Deep guide · India
Lumpsum calculator — one-time investment growth
Deploy ₹43,00,000 once at 15% a year for 21 years, and this illustration lands near ₹8,09,32,527 — about ₹7,66,32,527 in growth on top of principal. Weigh that against drip-feeding the same capacity through monthly SIPs when you think about timing risk.
A lumpsum puts every rupee to work from day one — strong when you accept today’s entry level and can stay long; harder when you prefer to average in. The math here uses one annual compounding step for clarity; it is not a scheme document.
What follows: your baseline, tenure and principal grids, return sensitivity, and a SIP contrast. Market-linked funds do not promise the assumed rate.
How this lumpsum growth model works
We apply the stated annual return once per year to the running balance — a simple compounding loop that separates principal, accumulated interest, and maturity.
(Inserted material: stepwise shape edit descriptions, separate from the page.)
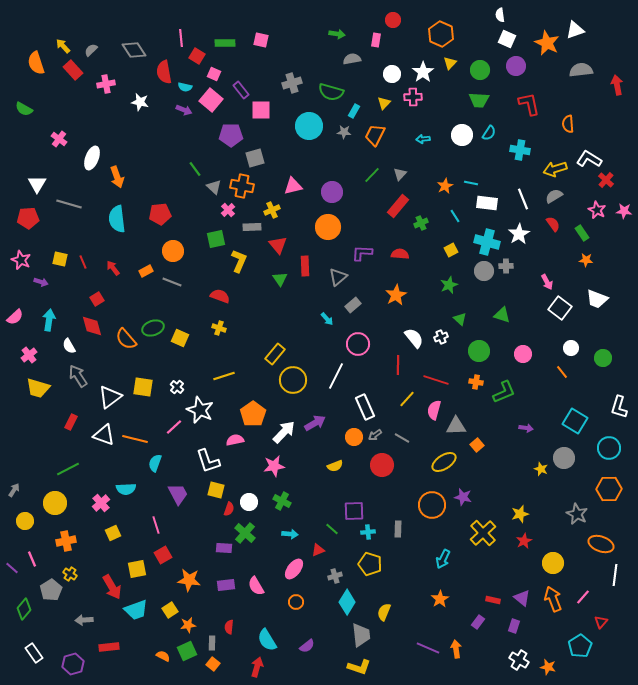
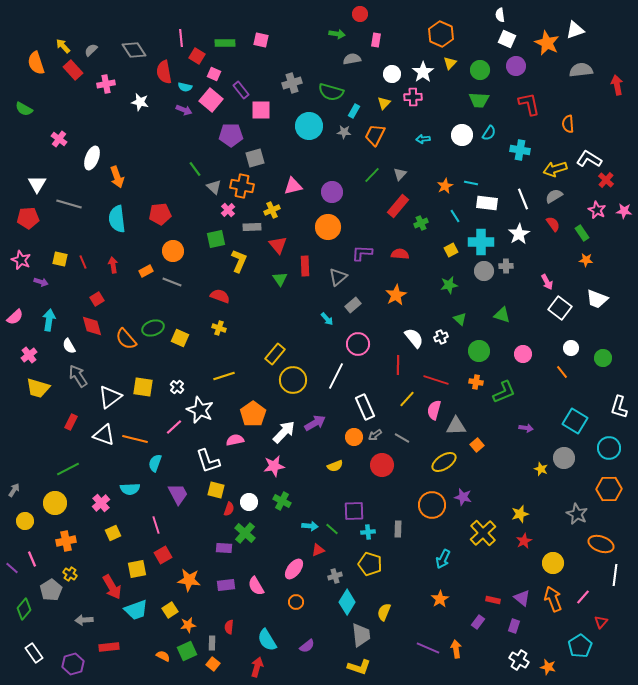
red circle at (393, 20): moved 33 px left, 6 px up
cyan cross at (487, 242): moved 6 px left; rotated 15 degrees counterclockwise
red arrow at (113, 268): moved 3 px up; rotated 28 degrees clockwise
green star at (449, 285): rotated 12 degrees clockwise
cyan semicircle at (126, 489): moved 4 px right
cyan arrow at (290, 534): moved 20 px right, 8 px up
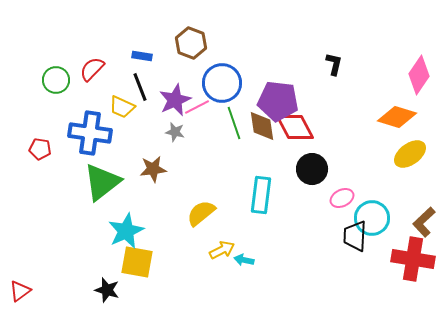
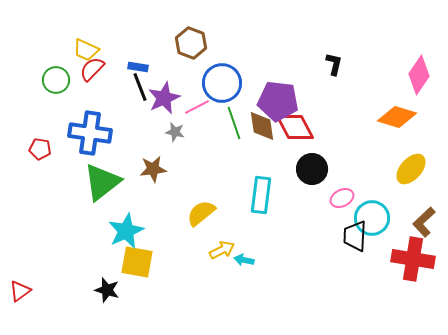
blue rectangle: moved 4 px left, 11 px down
purple star: moved 11 px left, 2 px up
yellow trapezoid: moved 36 px left, 57 px up
yellow ellipse: moved 1 px right, 15 px down; rotated 12 degrees counterclockwise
Real mutual funds mark to market daily; this model smooths returns into one annual step so you can compare scenarios quickly.
Calculation breakdown
- Principal: ₹43,00,000
- Estimated interest: ₹7,66,32,527
- Estimated maturity: ₹8,09,32,527
Scenario comparison
Different tenures
| Years | Interest | Maturity |
|---|---|---|
| 5 | ₹43,48,836 | ₹86,48,836 |
| 10 | ₹1,30,95,898 | ₹1,73,95,898 |
| 15 | ₹3,06,89,365 | ₹3,49,89,365 |
| 20 | ₹6,60,76,111 | ₹7,03,76,111 |
Different principal amounts (±15–25%)
| Scenario | Principal | Interest | Maturity |
|---|---|---|---|
| -25% vs base | ₹32,25,000 | ₹5,74,74,396 | ₹6,06,99,396 |
| -15% vs base | ₹36,55,000 | ₹6,51,37,648 | ₹6,87,92,648 |
| 15% vs base | ₹49,45,000 | ₹8,81,27,407 | ₹9,30,72,407 |
| 25% vs base | ₹53,75,000 | ₹9,57,90,659 | ₹10,11,65,659 |
Different return assumptions (same P and tenure)
| Scenario | Rate | Interest | Maturity |
|---|---|---|---|
| -25% vs base | 11.3% | ₹3,64,25,545 | ₹4,07,25,545 |
| -15% vs base | 12.8% | ₹4,96,46,037 | ₹5,39,46,037 |
| Base rate | 15% | ₹7,66,32,527 | ₹8,09,32,527 |
| 15% vs base | 17.3% | ₹11,83,66,708 | ₹12,26,66,708 |
| 25% vs base | 18.8% | ₹15,58,81,999 | ₹16,01,81,999 |
Comparison: lumpsum vs SIP (illustrative)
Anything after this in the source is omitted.